Work instructions
Using the material below, state how many of its lines contain the string "beberapa", with no other words.

==================================================

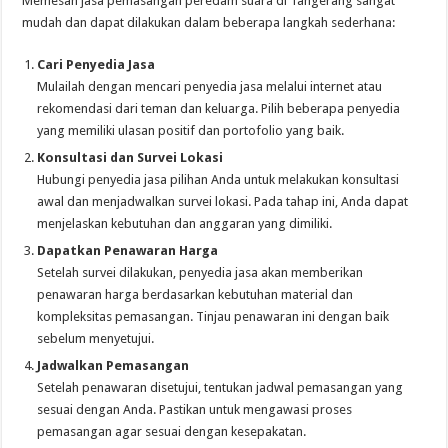
Memesan jasa pemasangan peredam suara di Tangerang sangat
mudah dan dapat dilakukan dalam beberapa langkah sederhana:
Cari Penyedia Jasa
Mulailah dengan mencari penyedia jasa melalui internet atau
rekomendasi dari teman dan keluarga. Pilih beberapa penyedia
yang memiliki ulasan positif dan portofolio yang baik.
Konsultasi dan Survei Lokasi
Hubungi penyedia jasa pilihan Anda untuk melakukan konsultasi
awal dan menjadwalkan survei lokasi. Pada tahap ini, Anda dapat
menjelaskan kebutuhan dan anggaran yang dimiliki.
Dapatkan Penawaran Harga
Setelah survei dilakukan, penyedia jasa akan memberikan
penawaran harga berdasarkan kebutuhan material dan
kompleksitas pemasangan. Tinjau penawaran ini dengan baik
sebelum menyetujui.
Jadwalkan Pemasangan
Setelah penawaran disetujui, tentukan jadwal pemasangan yang
sesuai dengan Anda. Pastikan untuk mengawasi proses
pemasangan agar sesuai dengan kesepakatan.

==================================================

Expected answer
2